Dennis Schneider (texte)

Le travail nomade fut jadis une affaire de gros moyens. Pour écrire en déplacement, on ne téléchargeait pas une application : on commandait une limousine de 5,34 mètres, avec chauffeur, télévision, téléphone et bar. Du moins lorsqu’on s’appelait Philippe Bouvard.

Le journaliste et animateur français de radio et de télévision est décédé le 24 août 2026, à l’âge de 96 ans. Pendant des décennies, il fut une figure majeure des médias français. Pour les amateurs d’automobiles, un autre chiffre retient toutefois l’attention : Bouvard aurait possédé environ 200 voitures au cours de sa vie.

Ce chiffre, il l’avait lui-même avancé. Il n’existe aucune liste publique complète de sa collection. On connaît néanmoins une Lamborghini Miura, plusieurs Ferrari – dont une Mondial Cabriolet, une Testarossa et une F40 – ainsi que différentes Rolls-Royce. Jusqu’à huit voitures occupèrent simultanément son garage. Bouvard ne se contentait donc pas de collectionner. Il changeait d’automobile avec une régularité que d’autres réservent à leurs chemises.

Deux berlines françaises méritent une attention particulière. En 1971, Bouvard confia à Henri Chapron une Citroën DS 21 Prestige noire, aménagée selon ses souhaits. Extérieurement, elle resta très proche d’une DS ordinaire. À l’arrière naquit en revanche un véritable bureau de direction roulant.
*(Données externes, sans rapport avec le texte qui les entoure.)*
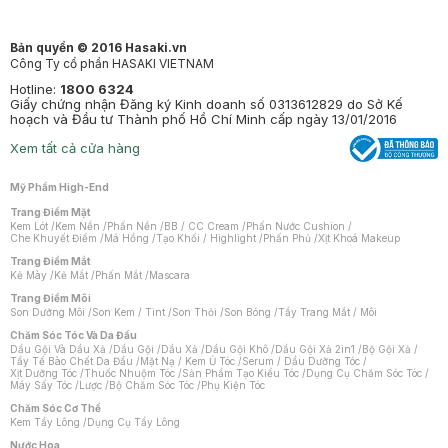
Bản quyền © 2016 Hasaki.vn
Công Ty cổ phần HASAKI VIETNAM
Hotline:
1800 6324
Giấy chứng nhận Đăng ký Kinh doanh số 0313612829 do Sở Kế
hoạch và Đầu tư Thành phố Hồ Chí Minh cấp ngày 13/01/2016
Xem tất cả cửa hàng
Mỹ Phẩm High-End
Trang Điểm Mặt
Kem Lót
/
Kem Nền
/
Phấn Nền
/
BB / CC Cream
/
Phấn Nước Cushion
/
Che Khuyết Điểm
/
Má Hồng
/
Tạo Khối / Highlight
/
Phấn Phủ
/
Xịt Khoá Makeup
Trang Điểm Mắt
Kẻ Mày
/
Kẻ Mắt
/
Phấn Mắt
/
Mascara
Trang Điểm Môi
Son Dưỡng Môi
/
Son Kem / Tint
/
Son Thỏi
/
Son Bóng
/
Tẩy Trang Mắt / Môi
Chăm Sóc Tóc Và Da Đầu
Dầu Gội Và Dầu Xả
/
Dầu Gội
/
Dầu Xả
/
Dầu Gội Khô
/
Dầu Gội Xả 2in1
/
Bộ Gội Xả
/
Tẩy Tế Bào Chết Da Đầu
/
Mặt Nạ / Kem Ủ Tóc
/
Serum / Dầu Dưỡng Tóc
/
Xịt Dưỡng Tóc
/
Thuốc Nhuộm Tóc
/
Sản Phẩm Tạo Kiểu Tóc
/
Dụng Cụ Chăm Sóc Tóc
/
Máy Sấy Tóc
/
Lược
/
Bộ Chăm Sóc Tóc
/
Phụ Kiện Tóc
Chăm Sóc Cơ Thể
Kem Tẩy Lông
/
Dụng Cụ Tẩy Lông
Nước Hoa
Une cloison habillée de bois précieux séparait le chauffeur de son passager. Sa vitre pouvait s’escamoter électriquement. S’y ajoutaient du cuir noir, un autoradio stéréo, deux tablettes écritoires rabattables ornées de marqueterie, un bar central, un téléviseur et un radiotéléphone. La forêt d’antennes dressée sur le toit et le coffre signalait avec une certaine discrétion qu’il ne s’agissait pas d’un représentant en route vers son prochain client.

Bouvard utilisait réellement la DS pour travailler. Des images des archives télévisées françaises de l’INA le montrent en 1977 dans son bureau roulant. Tandis que les autres automobilistes patientaient dans la circulation parisienne, il rédigeait ses textes sur la banquette arrière et préparait ses émissions.
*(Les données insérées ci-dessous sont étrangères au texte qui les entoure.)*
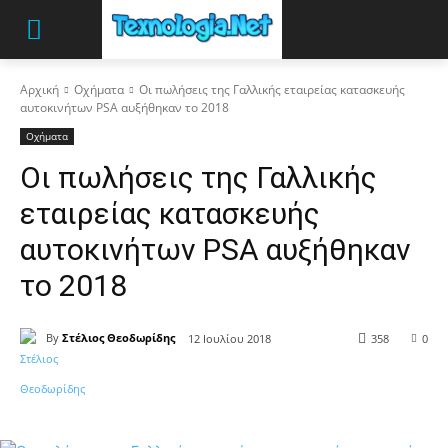
Αρχική
Οχήματα
Οι πωλήσεις της Γαλλικής εταιρείας κατασκευής
αυτοκινήτων PSA αυξήθηκαν το 2018
Οχήματα
Οι πωλήσεις της Γαλλικής
εταιρείας κατασκευής
αυτοκινήτων PSA αυξήθηκαν
το 2018
By
Στέλιος Θεοδωρίδης
12 Ιουλίου 2018
358
0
En 1982, Bouvard remplaça la DS par une Peugeot 604 HLZ. Heuliez porta la grande berline française à la longueur respectable de 5,34 mètres. Bouvard expliquera plus tard avoir directement participé à sa conception. Selon les documents de la maison Bonhams, l’aménagement intérieur personnalisé fut une nouvelle fois réalisé chez Chapron. Heuliez construisit l’enveloppe, Chapron le bureau : la carrosserie française en coproduction.
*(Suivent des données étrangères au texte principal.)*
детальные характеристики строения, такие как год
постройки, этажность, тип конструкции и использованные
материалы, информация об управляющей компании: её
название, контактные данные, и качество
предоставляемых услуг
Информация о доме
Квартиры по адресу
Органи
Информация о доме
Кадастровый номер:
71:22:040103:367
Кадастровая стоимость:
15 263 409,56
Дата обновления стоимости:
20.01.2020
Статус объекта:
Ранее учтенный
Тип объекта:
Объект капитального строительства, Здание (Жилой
La 604 reçut elle aussi une radio, un téléviseur, un magnétoscope, un téléphone et un plan de travail. Elle servait à la fois de bureau, de centrale de communication et, lors des longs trajets, de chambre à coucher. Un ancien collaborateur de RTL a raconté à «L’Argus» que Bouvard préparait l’essentiel de ses émissions dans la voiture et ne se rendait au studio que pour leur enregistrement. Grâce au téléphone de bord, il restait en contact avec son assistante. Entre deux rendez-vous, il dormait en travers de la banquette arrière.

Le luxe était toutefois réparti de manière fort inégale. La cloison limitant le recul du siège conducteur, le chauffeur de Bouvard, qui mesurait plus de 1,90 mètre, ne pouvait pas suffisamment éloigner son siège. Le patron habitait à l’arrière, le conducteur souffrait à l’avant. Dans le haut de gamme, la hiérarchie était alors encore parfaitement limpide.

La DS fut adjugée 66 700 euros en 2009, puis changea à nouveau de propriétaire en 2012 pour 57 500 euros. Sa localisation actuelle n’est pas documentée publiquement. Bouvard offrit en revanche la Peugeot 604 au Musée de l’Aventure Peugeot de Sochaux en 1998. Le bureau de rédaction roulant y est toujours exposé.

Aujourd’hui, un ordinateur portable transforme presque n’importe quelle voiture en espace de travail. Philippe Bouvard, lui, avait besoin de deux carrossiers célèbres, d’un chauffeur et de plus de cinq mètres de Peugeot. La solution moderne est incontestablement plus efficace. Plus élégante ? Certainement pas.